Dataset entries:

──────

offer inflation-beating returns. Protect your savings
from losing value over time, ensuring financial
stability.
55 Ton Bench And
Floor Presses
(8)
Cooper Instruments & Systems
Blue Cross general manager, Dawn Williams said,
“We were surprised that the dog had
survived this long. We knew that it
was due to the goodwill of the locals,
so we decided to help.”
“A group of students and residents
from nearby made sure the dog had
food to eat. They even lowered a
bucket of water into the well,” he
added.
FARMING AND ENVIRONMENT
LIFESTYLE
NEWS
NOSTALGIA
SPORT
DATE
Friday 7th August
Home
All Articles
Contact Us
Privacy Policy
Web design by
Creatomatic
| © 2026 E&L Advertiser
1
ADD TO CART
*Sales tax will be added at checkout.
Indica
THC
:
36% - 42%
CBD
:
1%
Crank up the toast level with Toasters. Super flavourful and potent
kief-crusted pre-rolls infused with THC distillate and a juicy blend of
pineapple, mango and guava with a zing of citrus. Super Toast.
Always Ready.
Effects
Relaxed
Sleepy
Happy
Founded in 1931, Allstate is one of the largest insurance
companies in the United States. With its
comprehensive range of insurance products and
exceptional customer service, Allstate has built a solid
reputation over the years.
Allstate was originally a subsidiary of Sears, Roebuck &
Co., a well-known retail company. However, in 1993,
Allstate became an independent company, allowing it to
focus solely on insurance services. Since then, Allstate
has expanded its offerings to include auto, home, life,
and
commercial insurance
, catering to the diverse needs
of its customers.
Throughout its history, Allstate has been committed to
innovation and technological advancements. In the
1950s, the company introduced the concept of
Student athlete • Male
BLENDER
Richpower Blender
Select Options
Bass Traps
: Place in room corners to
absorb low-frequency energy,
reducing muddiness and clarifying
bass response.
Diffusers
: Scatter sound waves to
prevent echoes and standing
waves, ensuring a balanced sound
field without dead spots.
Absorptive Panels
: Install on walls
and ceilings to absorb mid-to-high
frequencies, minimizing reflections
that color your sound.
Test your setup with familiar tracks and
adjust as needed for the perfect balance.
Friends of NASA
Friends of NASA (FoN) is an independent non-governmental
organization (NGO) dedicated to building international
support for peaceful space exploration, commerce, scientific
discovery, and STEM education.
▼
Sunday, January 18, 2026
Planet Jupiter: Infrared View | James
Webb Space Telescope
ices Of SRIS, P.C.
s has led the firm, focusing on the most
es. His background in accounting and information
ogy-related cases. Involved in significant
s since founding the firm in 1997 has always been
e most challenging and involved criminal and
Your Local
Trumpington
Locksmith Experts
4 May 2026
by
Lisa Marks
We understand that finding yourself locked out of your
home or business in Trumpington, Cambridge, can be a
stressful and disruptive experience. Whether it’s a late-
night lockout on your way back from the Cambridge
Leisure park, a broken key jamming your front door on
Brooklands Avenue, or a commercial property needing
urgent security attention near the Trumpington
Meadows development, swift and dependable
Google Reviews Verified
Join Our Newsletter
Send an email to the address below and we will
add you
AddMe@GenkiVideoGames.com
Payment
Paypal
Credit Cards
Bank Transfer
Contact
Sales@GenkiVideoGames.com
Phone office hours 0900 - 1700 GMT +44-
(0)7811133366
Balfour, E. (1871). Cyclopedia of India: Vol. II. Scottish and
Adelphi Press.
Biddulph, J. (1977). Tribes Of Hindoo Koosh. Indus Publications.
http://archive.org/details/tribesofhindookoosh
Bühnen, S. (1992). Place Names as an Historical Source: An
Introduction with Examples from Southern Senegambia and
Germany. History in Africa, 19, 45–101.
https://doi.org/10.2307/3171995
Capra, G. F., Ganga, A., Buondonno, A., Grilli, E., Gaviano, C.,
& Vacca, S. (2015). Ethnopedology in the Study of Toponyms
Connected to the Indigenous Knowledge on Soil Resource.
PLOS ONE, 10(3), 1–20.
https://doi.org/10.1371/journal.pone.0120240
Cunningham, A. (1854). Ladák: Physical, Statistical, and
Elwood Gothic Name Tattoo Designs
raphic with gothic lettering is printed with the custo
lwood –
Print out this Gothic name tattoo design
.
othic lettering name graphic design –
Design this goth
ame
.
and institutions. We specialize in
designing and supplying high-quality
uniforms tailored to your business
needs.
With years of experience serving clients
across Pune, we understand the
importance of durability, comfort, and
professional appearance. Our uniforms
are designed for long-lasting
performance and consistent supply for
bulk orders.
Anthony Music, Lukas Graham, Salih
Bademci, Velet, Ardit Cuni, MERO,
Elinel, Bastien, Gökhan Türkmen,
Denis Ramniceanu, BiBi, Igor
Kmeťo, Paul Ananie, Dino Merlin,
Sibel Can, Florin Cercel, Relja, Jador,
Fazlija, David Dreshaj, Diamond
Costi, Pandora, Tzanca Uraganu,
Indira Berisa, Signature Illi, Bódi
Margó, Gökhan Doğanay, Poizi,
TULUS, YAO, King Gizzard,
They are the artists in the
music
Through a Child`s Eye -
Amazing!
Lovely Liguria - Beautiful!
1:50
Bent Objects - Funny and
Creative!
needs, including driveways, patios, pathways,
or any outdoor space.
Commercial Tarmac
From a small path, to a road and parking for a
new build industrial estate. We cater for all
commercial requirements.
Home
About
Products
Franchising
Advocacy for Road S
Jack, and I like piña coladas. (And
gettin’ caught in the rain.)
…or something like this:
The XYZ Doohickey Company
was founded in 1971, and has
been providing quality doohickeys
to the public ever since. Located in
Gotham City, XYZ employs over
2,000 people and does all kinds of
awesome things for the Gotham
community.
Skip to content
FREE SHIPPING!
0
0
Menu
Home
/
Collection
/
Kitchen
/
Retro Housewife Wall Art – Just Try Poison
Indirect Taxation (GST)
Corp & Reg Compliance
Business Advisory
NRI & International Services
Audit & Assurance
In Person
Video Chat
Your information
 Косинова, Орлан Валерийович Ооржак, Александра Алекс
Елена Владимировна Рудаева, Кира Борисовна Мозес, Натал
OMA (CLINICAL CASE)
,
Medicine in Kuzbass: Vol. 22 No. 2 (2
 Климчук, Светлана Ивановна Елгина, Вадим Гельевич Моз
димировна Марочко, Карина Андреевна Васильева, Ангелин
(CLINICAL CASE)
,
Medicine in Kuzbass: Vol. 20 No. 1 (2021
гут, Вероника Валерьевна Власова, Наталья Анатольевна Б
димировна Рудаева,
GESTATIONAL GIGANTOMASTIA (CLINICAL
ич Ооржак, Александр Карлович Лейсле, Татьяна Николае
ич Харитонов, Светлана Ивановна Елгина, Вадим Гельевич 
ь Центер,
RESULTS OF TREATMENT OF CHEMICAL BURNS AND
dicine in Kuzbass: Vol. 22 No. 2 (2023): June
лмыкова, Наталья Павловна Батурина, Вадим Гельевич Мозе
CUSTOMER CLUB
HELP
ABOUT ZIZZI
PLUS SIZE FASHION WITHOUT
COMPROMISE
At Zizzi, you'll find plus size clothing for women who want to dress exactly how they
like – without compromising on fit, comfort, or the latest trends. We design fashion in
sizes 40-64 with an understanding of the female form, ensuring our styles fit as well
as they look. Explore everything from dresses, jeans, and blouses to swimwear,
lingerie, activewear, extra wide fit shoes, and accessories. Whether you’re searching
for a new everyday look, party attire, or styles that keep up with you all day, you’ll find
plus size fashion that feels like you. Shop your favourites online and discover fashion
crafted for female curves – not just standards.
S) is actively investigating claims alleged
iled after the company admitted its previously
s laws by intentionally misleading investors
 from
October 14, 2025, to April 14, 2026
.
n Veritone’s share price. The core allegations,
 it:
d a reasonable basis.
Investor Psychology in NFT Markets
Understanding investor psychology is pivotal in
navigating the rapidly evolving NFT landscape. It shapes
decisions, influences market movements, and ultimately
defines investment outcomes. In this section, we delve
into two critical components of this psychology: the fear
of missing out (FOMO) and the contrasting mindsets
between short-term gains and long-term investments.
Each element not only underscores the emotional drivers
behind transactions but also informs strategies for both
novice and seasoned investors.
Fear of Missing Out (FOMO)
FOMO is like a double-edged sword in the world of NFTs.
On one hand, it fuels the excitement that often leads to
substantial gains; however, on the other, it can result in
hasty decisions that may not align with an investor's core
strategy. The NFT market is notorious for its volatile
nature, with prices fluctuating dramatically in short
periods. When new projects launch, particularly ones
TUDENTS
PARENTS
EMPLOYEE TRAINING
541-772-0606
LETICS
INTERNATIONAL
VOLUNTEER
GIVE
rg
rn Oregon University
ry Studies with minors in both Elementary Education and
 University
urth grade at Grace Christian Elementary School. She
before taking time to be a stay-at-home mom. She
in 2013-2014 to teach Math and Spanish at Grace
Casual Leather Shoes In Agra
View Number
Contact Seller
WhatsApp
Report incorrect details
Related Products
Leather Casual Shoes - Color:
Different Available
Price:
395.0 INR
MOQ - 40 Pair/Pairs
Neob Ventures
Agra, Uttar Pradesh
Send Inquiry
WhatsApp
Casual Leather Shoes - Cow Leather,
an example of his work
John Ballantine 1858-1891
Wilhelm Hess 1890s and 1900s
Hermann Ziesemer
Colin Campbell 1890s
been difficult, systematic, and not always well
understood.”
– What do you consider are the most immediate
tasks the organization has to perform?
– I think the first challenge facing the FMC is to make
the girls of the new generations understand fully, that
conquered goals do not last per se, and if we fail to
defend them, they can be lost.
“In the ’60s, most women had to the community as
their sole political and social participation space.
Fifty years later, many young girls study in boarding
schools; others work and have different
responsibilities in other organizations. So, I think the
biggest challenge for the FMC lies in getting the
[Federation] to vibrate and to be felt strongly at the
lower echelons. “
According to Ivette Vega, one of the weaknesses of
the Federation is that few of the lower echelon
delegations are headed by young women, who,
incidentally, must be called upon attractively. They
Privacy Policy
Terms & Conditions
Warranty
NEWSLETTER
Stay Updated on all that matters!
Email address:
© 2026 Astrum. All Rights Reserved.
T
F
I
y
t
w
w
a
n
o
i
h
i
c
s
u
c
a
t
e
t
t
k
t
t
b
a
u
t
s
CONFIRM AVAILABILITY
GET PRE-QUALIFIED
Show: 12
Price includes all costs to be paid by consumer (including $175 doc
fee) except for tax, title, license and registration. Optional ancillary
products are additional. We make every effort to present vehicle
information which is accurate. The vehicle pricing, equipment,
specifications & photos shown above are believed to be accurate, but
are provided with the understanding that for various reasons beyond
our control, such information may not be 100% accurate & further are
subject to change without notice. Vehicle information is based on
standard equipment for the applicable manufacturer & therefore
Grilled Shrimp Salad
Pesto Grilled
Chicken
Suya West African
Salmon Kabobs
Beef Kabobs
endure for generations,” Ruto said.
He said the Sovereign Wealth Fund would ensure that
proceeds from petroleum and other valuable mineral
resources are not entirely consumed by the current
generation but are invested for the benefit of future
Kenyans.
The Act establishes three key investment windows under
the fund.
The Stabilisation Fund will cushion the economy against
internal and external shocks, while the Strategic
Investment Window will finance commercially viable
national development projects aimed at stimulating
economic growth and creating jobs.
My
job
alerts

──────

**Problem requirements:**
Among the entries above, the lines between the ones containing "schools; others work and have different" and "are provided with", inclusive, are to be transcribed exactly. No other line is to be given.

**Answer for the task:**
schools; others work and have different
responsibilities in other organizations. So, I think the
biggest challenge for the FMC lies in getting the
[Federation] to vibrate and to be felt strongly at the
lower echelons. “
According to Ivette Vega, one of the weaknesses of
the Federation is that few of the lower echelon
delegations are headed by young women, who,
incidentally, must be called upon attractively. They
Privacy Policy
Terms & Conditions
Warranty
NEWSLETTER
Stay Updated on all that matters!
Email address:
© 2026 Astrum. All Rights Reserved.
T
F
I
y
t
w
w
a
n
o
i
h
i
c
s
u
c
a
t
e
t
t
k
t
t
b
a
u
t
s
CONFIRM AVAILABILITY
GET PRE-QUALIFIED
Show: 12
Price includes all costs to be paid by consumer (including $175 doc
fee) except for tax, title, license and registration. Optional ancillary
products are additional. We make every effort to present vehicle
information which is accurate. The vehicle pricing, equipment,
specifications & photos shown above are believed to be accurate, but
are provided with the understanding that for various reasons beyond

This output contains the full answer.